- Darżewo Location within Poland
- Coordinates: 54°0′45″N 15°21′7″E﻿ / ﻿54.01250°N 15.35194°E
- Country: Poland
- Voivodeship: West Pomeranian
- County: Gryfice
- Gmina: Brojce
- Population: 145

= Darżewo, Gryfice County =

Darżewo (Darsow) is a village in the administrative district of Gmina Brojce, within Gryfice County, West Pomeranian Voivodeship, in north-western Poland. It lies approximately 7 km north of Brojce, 15 km north-east of Gryfice, and 84 km north-east of the regional capital Szczecin.

As of 2013, the village had a population of 145.

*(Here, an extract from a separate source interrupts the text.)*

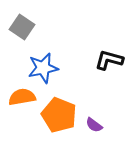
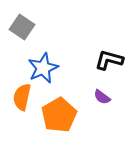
blue star: rotated 12 degrees counterclockwise
orange semicircle: rotated 68 degrees counterclockwise
orange pentagon: rotated 20 degrees clockwise
purple semicircle: moved 8 px right, 28 px up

The village was first mentioned as Darsowe around 1180, when Casimir I gave the village to the Danish Norbertines from Lund who came to Białoboki. In 1208, Dukes Bogislaw II and Casimir II, and in 1224, Pomeranian Duchess Anastasia, confirmed the granting of the village to the Norbertine monastery in Białoboki. The monastery in Bialoboki ruled Darżewo directly until 1487, when the village was given as a fief to Heinrich Borcke.

In 1910, the village had a population of 265. Darżewo, which belonged to the Gryfice district, was part of the Evangelical parish in Dargoslaw and the district of Molstowo.